Both of these funding tiers can be applicable to helping you increase the effectiveness of your website for your business.
TechUP ($5k) specifically includes marketing and promotion and website development, and would be available to redevelop your website, replatform it to more current technical architecture, or enhance it to better meet your business goals, whether those are marketing-oriented or specifically focused on adding online sales capabilities to your website. Within this budget, we have been able to assist clients in rebuilding their website so it becomes easily manageable and updateable in-house. For other clients within this budget, we have added robust ecommerce functionality where they can add and manage their own storefronts with curbside pickup or automatically calculated shipping rates.
PowerUp ($25k) is slightly narrower in its focus, intended to help scale your business by refining business processes, improving customer experiences, and increasing productivity. All of these can be accomplished in part through new strategies for your website. At first glance, this may not be obvious, but we are experienced in analyzing how technology (especially online) can be leveraged to streamline business processes. One example is with a business who took telephone orders, manually quoted prices, and wrote up a work order for delivery. We streamlined all of that to take place on the website, so not only did a staff member not get caught on the phone for hours, the website took a downpayment and produced a pdf work order in the page layout they already used for production.

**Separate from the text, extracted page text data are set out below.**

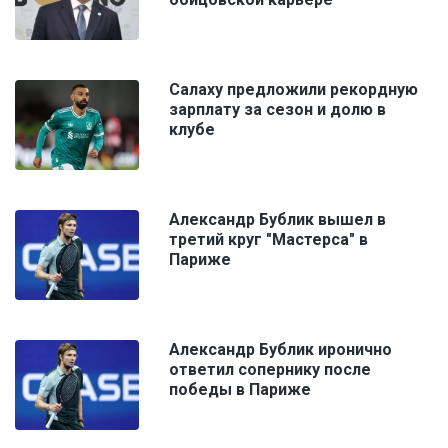
Салаху предложили рекордную
зарплату за сезон и долю в
клубе
Александр Бублик вышел в
третий круг "Мастерса" в
Париже
Александр Бублик иронично
ответил сопернику после
победы в Париже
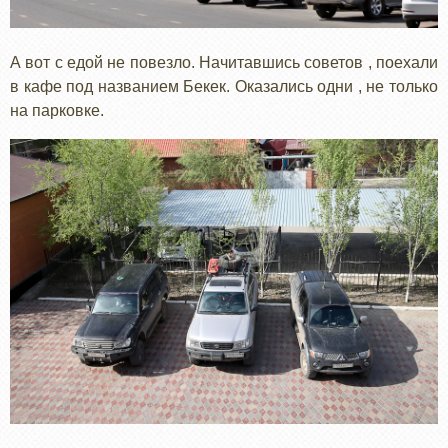
А вот с едой не повезло. Начитавшись советов , поехали
в кафе под названием Бекек. Оказались одни , не только
на парковке.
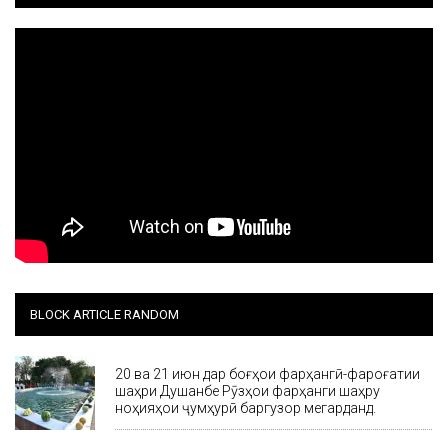
BLOCK ARTICLE RANDOM
20 ва 21 июн дар боғҳои фарҳангӣ-фароғатии
шаҳри Душанбе Рӯзҳои фарҳанги шаҳру
ноҳияҳои ҷумҳурӣ баргузор мегарданд.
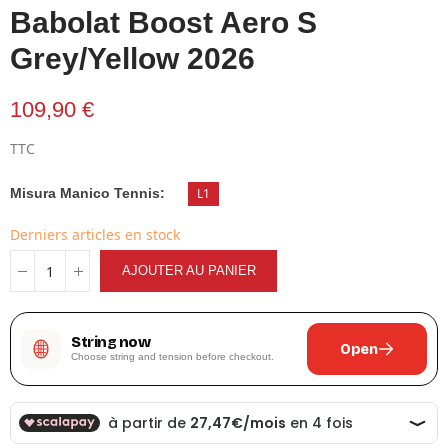
Babolat Boost Aero S
Grey/Yellow 2026
109,90 €
TTC
Misura Manico Tennis
L1
Derniers articles en stock
AJOUTER AU PANIER
String now
Open
Choose string and tension before checkout.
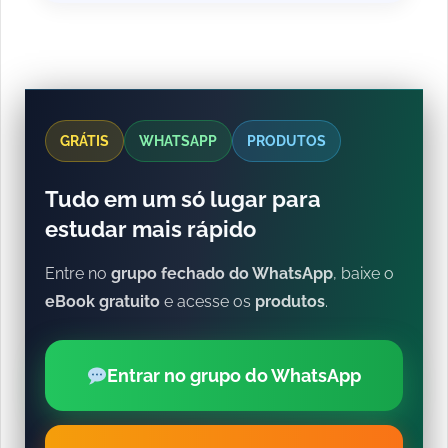
GRÁTIS
WHATSAPP
PRODUTOS
Tudo em um só lugar para
estudar mais rápido
Entre no
grupo fechado do WhatsApp
, baixe o
eBook gratuito
e acesse os
produtos
.
Entrar no grupo do WhatsApp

What Can the Web Do For You?
A basic website is simply about providing information, like an online brochure. A site of this nature can be developed economically, but the better ones invest a bit more time considering the business’ brand and its message along with the design and content of the site. The goal of this type of site is usually marketing-focused.

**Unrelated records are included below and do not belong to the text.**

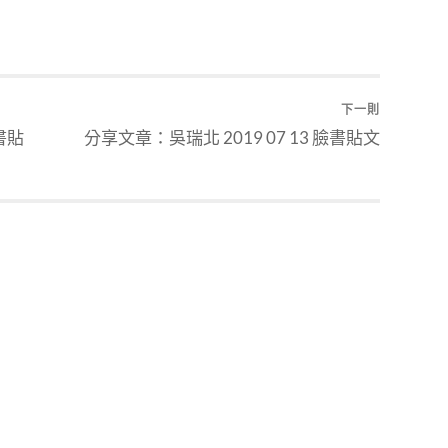
下一則
臉書貼
分享文章：吳瑞北 2019 07 13 臉書貼文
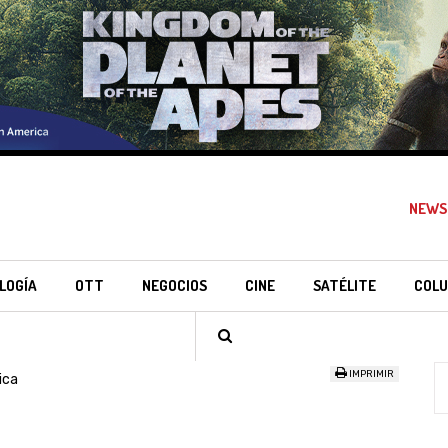
NEWS
LOGÍA
OTT
NEGOCIOS
CINE
SATÉLITE
COLU
IMPRIMIR
ica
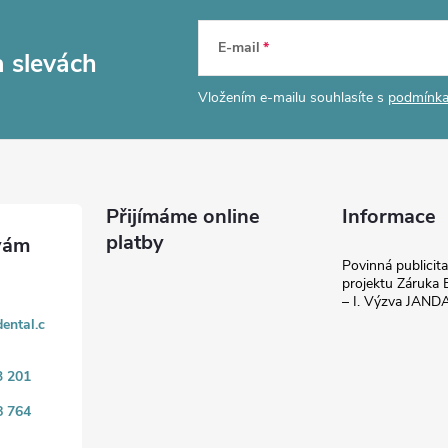
E-mail
a slevách
Vložením e-mailu souhlasíte s
podmínka
Přijímáme online
Informace
platby
Povinná publicit
projektu Záruka E
– I. Výzva JAN
ental.c
3 201
8 764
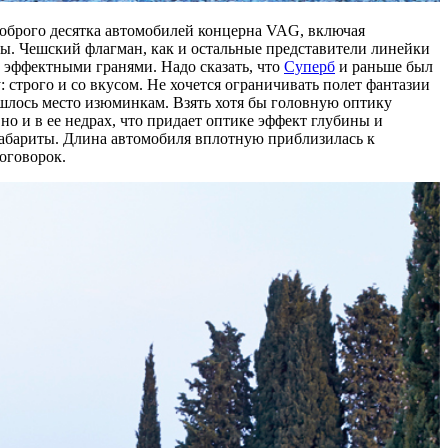
доброго десятка автомобилей концерна VAG, включая
ы. Чешский флагман, как и остальные представители линейки
е эффектными гранями. Надо сказать, что
Суперб
и раньше был
 строго и со вкусом. Не хочется ограничивать полет фантазии
ашлось место изюминкам. Взять хотя бы головную оптику
но и в ее недрах, что придает оптике эффект глубины и
абариты. Длина автомобиля вплотную приблизилась к
оговорок.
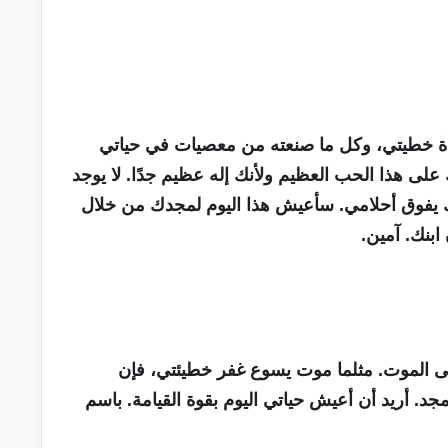
أة خطيتي، وكل ما صنعته من معصيات في حياتي
لى هذا الحب العظيم ولأنك إله عظيم جدًا. لا يوجد
ك يفوق أحلامي. سأعيش هذا اليوم لمجدك من خلال
بنك. آمين.
لى الموت. مثلما موت يسوع غفر خطيئتي، فإن
جد. أريد أن أعيش حياتي اليوم بقوة القيامة. باسم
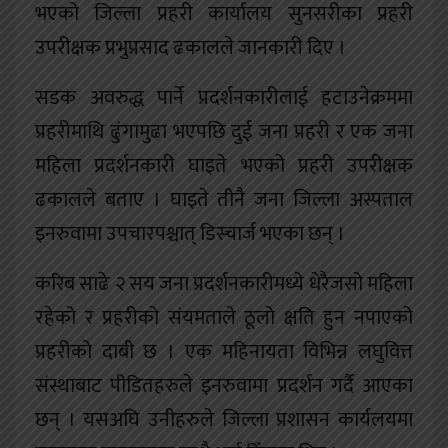
भएको जिल्ला प्रहरी कार्यालय सुनसरीका प्रहरी
उपरीक्षक प्रभुप्रसाद ढकालले जानकारी दिए ।
सडक अवरुद्ध पार्ने प्रदर्शनकारीलाई हटाउनेक्रममा
प्रहरीमाथि ढुंगामुढा भएपछि दुई जना प्रहरी र एक जना
महिला प्रदर्शनकारी घाइते भएको प्रहरी उपरीक्षक
ढकालले बताए । घाइते तीनै जना जिल्ला अस्पताल
इनरुवामा उपचारपश्चात् डिस्चार्ज भएका छन् ।
करिब साढे २ सय जना प्रदर्शनकारीमध्ये धेरैजसो महिला
रहेको र प्रहरीको संयमताले ठूलो क्षति हुन नपाएको
प्रहरीको दाबी छ । एक महिनायता विभिन्न लघुवित्त
संस्थाबाट पीडितहरुले इनरुवामा प्रदर्शन गर्दै आएका
छन् । यसअघि उनीहरुले जिल्ला प्रशासन कार्यलयमा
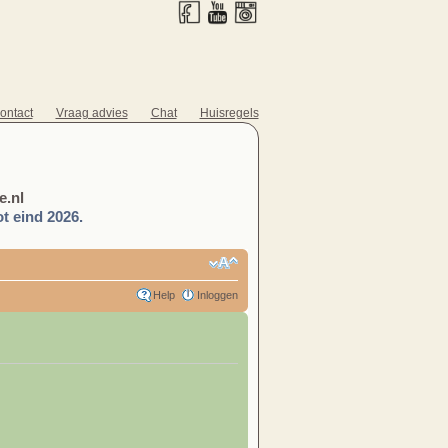
ontact
Vraag advies
Chat
Huisregels
.nl
t eind 2026.
Help
Inloggen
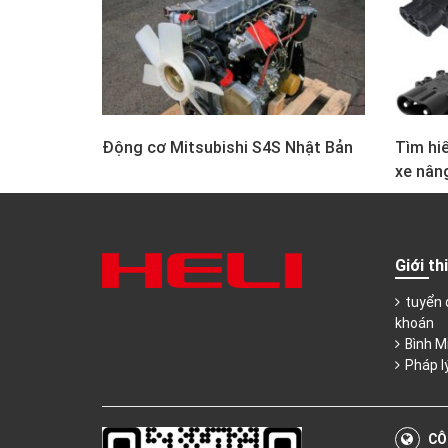
Động cơ Mitsubishi S4S Nhật Bản
Tìm hiể
xe nân
Giới th
tuyển 
khoán
Bình M
Pháp l
CÔ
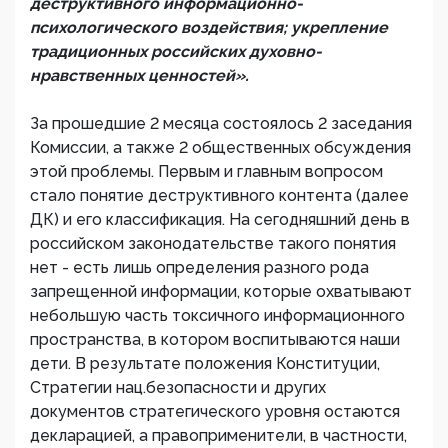
деструктивного информационно-
психологического воздействия; укрепление
традиционных российских духовно-
нравственных ценностей».
За прошедшие 2 месяца состоялось 2 заседания
Комиссии, а также 2 общественных обсуждения
этой проблемы. Первым и главным вопросом
стало понятие деструктивного контента (далее
ДК) и его классификация. На сегодняшний день в
российском законодательстве такого понятия
нет - есть лишь определения разного рода
запрещенной информации, которые охватывают
небольшую часть токсичного информационного
пространства, в котором воспитываются наши
дети. В результате положения Конституции,
Стратегии нац.безопасности и других
документов стратегического уровня остаются
декларацией, а правоприменители, в частности,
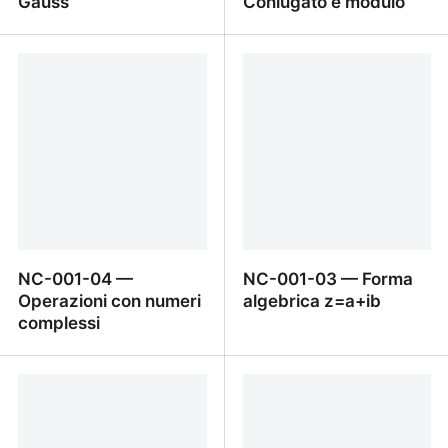
Gauss
Coniugato e modulo
NC-001-06 — Piano di
NC-001-05 — Coniugato
Gauss
e modulo
NC-001-04 —
NC-001-03 — Forma
Operazioni con numeri
algebrica z=a+ib
complessi
NC-001-04 — Operazioni
NC-001-03 — Forma
con numeri complessi
algebrica z=a+ib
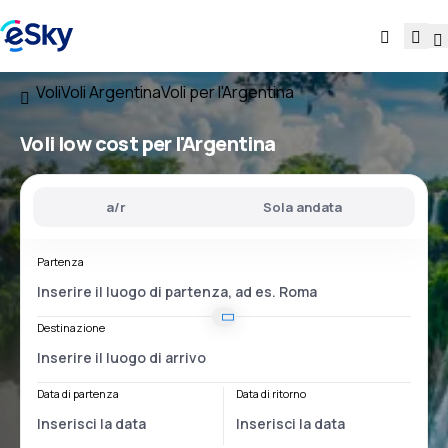
Voli
Voli Argentina
Voli per l'Argentina
Voli low cost
per l'Argentina
a/r
Sola andata
Partenza
Destinazione
Data di partenza
Data di ritorno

In most cases, website visitors today have come to expect more from a site than basic marketing information. They may still be looking for information, but after-sales materials like documentation or user manuals.

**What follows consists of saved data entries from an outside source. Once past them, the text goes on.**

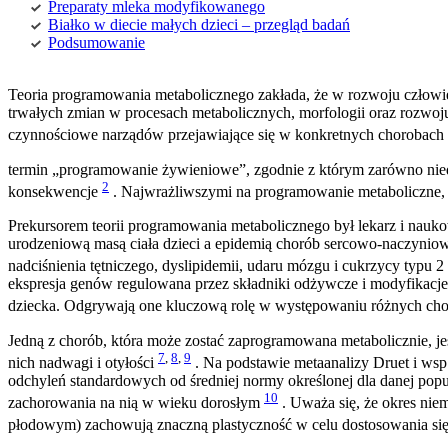
Preparaty mleka modyfikowanego
Białko w diecie małych dzieci – przegląd badań
Podsumowanie
Teoria programowania metabolicznego zakłada, że w rozwoju człowi
trwałych zmian w procesach metabolicznych, morfologii oraz rozwoj
czynnościowe narządów przejawiające się w konkretnych chorobach
termin „programowanie żywieniowe”, zgodnie z którym zarówno nie
2
konsekwencje
. Najwrażliwszymi na programowanie metaboliczne, w
Prekursorem teorii programowania metabolicznego był lekarz i nauk
urodzeniową masą ciała dzieci a epidemią chorób sercowo-naczynio
nadciśnienia tętniczego, dyslipidemii, udaru mózgu i cukrzycy typu
ekspresja genów regulowana przez składniki odżywcze i modyfikac
dziecka. Odgrywają one kluczową rolę w występowaniu różnych ch
Jedną z chorób, która może zostać zaprogramowana metabolicznie, 
7
,
8
,
9
nich nadwagi i otyłości
. Na podstawie metaanalizy Druet i wsp. 
odchyleń standardowych od średniej normy określonej dla danej popu
10
zachorowania na nią w wieku dorosłym
. Uważa się, że okres ni
płodowym) zachowują znaczną plastyczność w celu dostosowania si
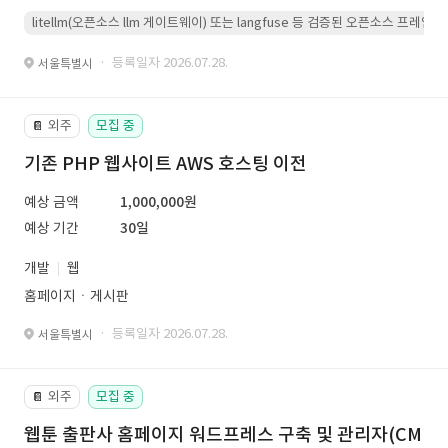
litellm(오픈소스 llm 게이트웨이) 또는 langfuse 등 검증된 오픈소스 프
· 등록일자 2026.07.28.
서울특별시
외주
모집 중
📔
기존 PHP 웹사이트 AWS 호스팅 이전
예상 금액
1,000,000원
예상 기간
30일
개발
웹
홈페이지ㆍ게시판
· 등록일자 2026.07.28.
서울특별시
외주
모집 중
📔
웹툰 출판사 홈페이지 워드프레스 구축 및 관리자(CM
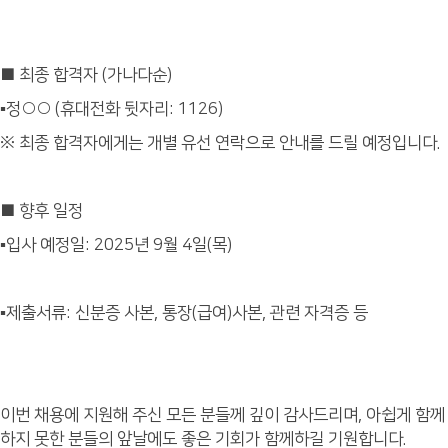
■ 최종 합격자 (가나다순)
▪정○○ (휴대전화 뒷자리: 1126)
※ 최종 합격자에게는 개별 유선 연락으로 안내를 드릴 예정입니다.
■ 향후 일정
▪입사 예정일: 2025년 9월 4일(목)
▪제출서류: 신분증 사본, 통장(급여)사본, 관련 자격증 등
이번 채용에 지원해 주신 모든 분들께 깊이 감사드리며, 아쉽게 함께
하지 못한 분들의 앞날에도 좋은 기회가 함께하길 기원합니다.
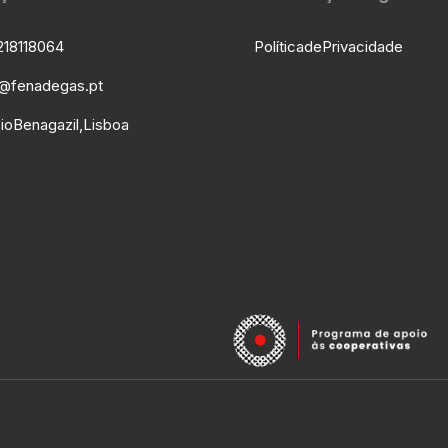
1 811 80 64
Política de Privacidade
l@fenadegas.pt
io Benagazil, Lisboa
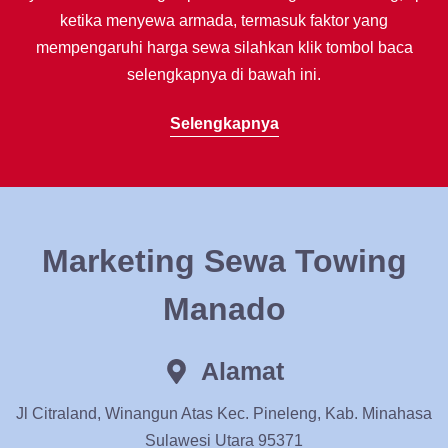
ketika menyewa armada, termasuk faktor yang
mempengaruhi harga sewa silahkan klik tombol baca
selengkapnya di bawah ini.
Selengkapnya
Marketing Sewa Towing
Manado
Alamat
Jl Citraland, Winangun Atas Kec. Pineleng, Kab. Minahasa
Sulawesi Utara 95371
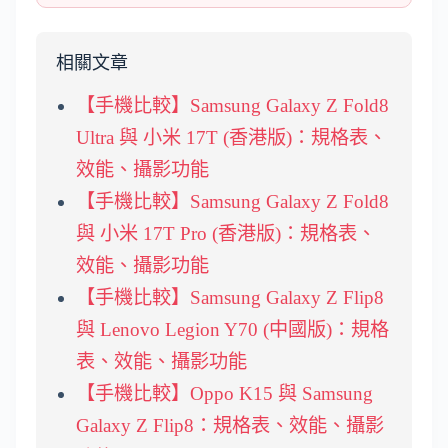
相關文章
【手機比較】Samsung Galaxy Z Fold8
Ultra 與 小米 17T (香港版)：規格表、
效能、攝影功能
【手機比較】Samsung Galaxy Z Fold8
與 小米 17T Pro (香港版)：規格表、
效能、攝影功能
【手機比較】Samsung Galaxy Z Flip8
與 Lenovo Legion Y70 (中國版)：規格
表、效能、攝影功能
【手機比較】Oppo K15 與 Samsung
Galaxy Z Flip8：規格表、效能、攝影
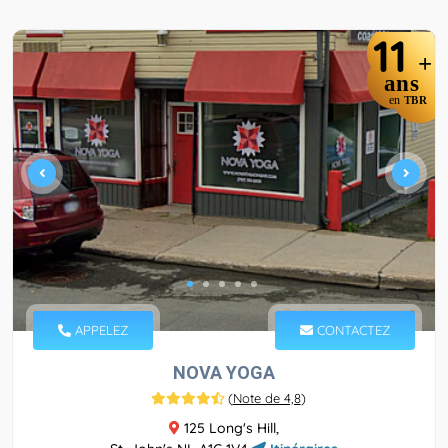
11
+
ans
en
TBR
APPELEZ
CONTACTEZ
NOVA YOGA
(
Note de 4,8
)
125 Long's Hill,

Three years ago we didn’t think there was much reason to buy groceries online, but users now want to order online even from local businesses, many of whom may find that in a post-pandemic world, their customers have discovered they enjoy the convenience of curbside pickup. Shopping cart systems can also be set up to offer wholesale pricing to select customers, to take bulk orders in advance, or to manage inventory from one or more locations.
Travellers expect to book hotel rooms B&B stays, or campsites online. Restaurant meals are no different, as site visitors expect to easily view a menu on their phone and place an order online. Online learning environments are being used not just for school students, but also for professional development or personal interests. Associations of all kinds are providing member services of all kinds through their websites, as are subscription sites that handle recurring billing of their customers, with the website directly providing the services being sold.
Websites like these are just the tip of the iceberg for the types of functionality we can achieve and offer to customers, members, or prospective clients online. Websites don’t need to be silos within a business, either — they can be integrated with inventory, point-of-sale, and accounting systems to alleviate errors (and labour) in updating these systems with information from one to another. As in the example above, output from a website can be channelled directly into existing workflows for delivery in a manner that streamlines a process without changing what already works well.
We’ve been doing a lot of website updates, upgrades, and rebuilds lately, and we’ve found that websites can often do a lot more for people’s businesses than they realise.